Salazar saw him looking and averted his gaze.

“Interesting,” Fargo muttered.

3

“There he is, ’mano,” said Pablo “the Scorpion” Alvarez. “Skye ­Fargo—­the man who must be killed if we are to control the desert.”

He handed a spyglass to Jim Butler. The two men were ensconced in a rock nest, watching the caravan across the dry, cracked bed of a vast and prehistoric lake. A third man, his eyes so keen he didn’t need a spyglass, lay in the open sand about ten yards to their left.

The expedition had crossed the river and formed up into a day camp on the far side of the dry lake. For the past week they had been traveling only at night.

Butler peered through the glass, watching the ­buckskin-­clad scout strip the leather from his magnificent stallion.

“The big man,” he muttered. He raised his voice and added: “You been harping all along how it’s the camels will sink us. Now the big idea is to kill Fargo?”

“Vaya! Get this one a dug!” Alvarez mocked his new gringo partner. “Of course we must kill the camels. But that will take time ­as—­how you say?—they are ­whinnied—­winnowed down. And any fool who gives this ­blue-­eyed killer enough time is marked for carrion.”

Butler handed the spyglass back to the Scorpion.
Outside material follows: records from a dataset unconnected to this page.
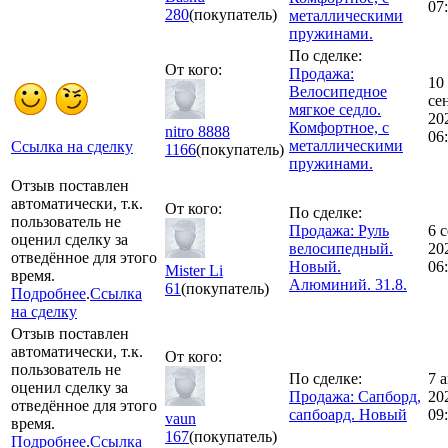
07
280
(покупатель)
металлическими
пружинами.
По сделке:
От кого:
Продажа:
10
Велосипедное
се
мягкое седло.
20
Комфортное, с
nitro 8888
06
металлическими
Ссылка на сделку
1166
(покупатель)
пружинами.
Отзыв поставлен
автоматически, т.к.
От кого:
По сделке:
пользователь не
Продажа: Руль
6 
оценил сделку за
велосипедный.
20
отведённое для этого
Новый.
06
Mister Li
время.
Алюминий. 31.8.
61
(покупатель)
Подробнее
.
Ссылка
на сделку
Отзыв поставлен
автоматически, т.к.
От кого:
пользователь не
По сделке:
7 
оценил сделку за
Продажа: Сапборд,
20
отведённое для этого
сапбоард. Новый
09
vaun
время.
167
(покупатель)
Подробнее
.
Ссылка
Murky, ­mud-­colored eyes too small for the skull stared out of the gringo’s dusty and ­beard-­smudged face.

“Yeah? All right, maybe he is rough,” Butler said. “He sure looks it. But they say Fargo is a pussy hound. He won’t be looking for trouble from a woman.”

At this remark Alvarez gave a quick, sharp bark of scorn. “He looks for trouble everywhere, ’mano, and that is why he still casts a shadow. El Scorpio would never depend on a woman to eliminate him. They are weak reeds in Fargo’s capable hands.”